Your daily dose of unadulterated funny tweets

Page of Laser_Cat's best tweets

@Laser_Cat : When you die your voice gets added to the Big Bang Theory laugh track.

@Laser_Cat: You can buy live bees. You can have them delivered anywhere you want. It's like $6. The internet doesn't make behaving very easy.

@Laser_Cat: Most genies won't tell you in advance, but sour cream is a separate wish from nachos.

@Laser_Cat: The UPS guy never wants to wrestle so I'm thinking about trying FedEx.

@Laser_Cat: "You're going out with that boy again? He's no good."

"Relax, grandma."

*furiously knits a condom*

"Grandma, that's not how it works."

@Laser_Cat: If you subtract all the sex robots those NASA nerds built, the moon landing only cost like eighty dollars.

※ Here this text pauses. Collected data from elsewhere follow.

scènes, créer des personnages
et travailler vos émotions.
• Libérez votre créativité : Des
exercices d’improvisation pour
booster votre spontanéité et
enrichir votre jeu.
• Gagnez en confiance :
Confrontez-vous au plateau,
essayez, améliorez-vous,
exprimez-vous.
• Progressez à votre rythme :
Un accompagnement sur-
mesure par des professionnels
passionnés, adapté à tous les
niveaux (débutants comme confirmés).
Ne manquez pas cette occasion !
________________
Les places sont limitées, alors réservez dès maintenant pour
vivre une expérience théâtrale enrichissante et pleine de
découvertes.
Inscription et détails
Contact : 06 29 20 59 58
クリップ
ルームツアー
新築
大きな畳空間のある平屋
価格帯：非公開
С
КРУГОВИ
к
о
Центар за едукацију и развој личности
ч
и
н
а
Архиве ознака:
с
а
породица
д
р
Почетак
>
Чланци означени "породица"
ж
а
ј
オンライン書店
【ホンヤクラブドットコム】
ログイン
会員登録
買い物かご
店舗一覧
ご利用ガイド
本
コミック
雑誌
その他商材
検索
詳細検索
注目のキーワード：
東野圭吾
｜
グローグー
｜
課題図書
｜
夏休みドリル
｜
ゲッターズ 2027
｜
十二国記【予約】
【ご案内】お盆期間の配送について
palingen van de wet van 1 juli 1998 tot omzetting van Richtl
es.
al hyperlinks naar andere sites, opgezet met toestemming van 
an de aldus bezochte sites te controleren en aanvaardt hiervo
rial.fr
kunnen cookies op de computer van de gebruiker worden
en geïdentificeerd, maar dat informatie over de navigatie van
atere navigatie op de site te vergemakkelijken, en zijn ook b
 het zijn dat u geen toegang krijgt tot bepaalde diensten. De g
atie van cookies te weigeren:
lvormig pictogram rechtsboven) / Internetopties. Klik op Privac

@Laser_Cat: Congratulations, Mrs. Smith. You have a healthy baby clown. Oh look, twins! Triplets! Somebody get a camera. Four, five, six...

@Laser_Cat: If Skyrim has taught me anything, it's that you should always check people's urns for gold. Don't be afraid. Pull grandma off the mantle.

@Laser_Cat: God: Build me an ark.

Noah: A what?

God *pinching his nose*: A big boat.

Noah *looking around the desert*: A what?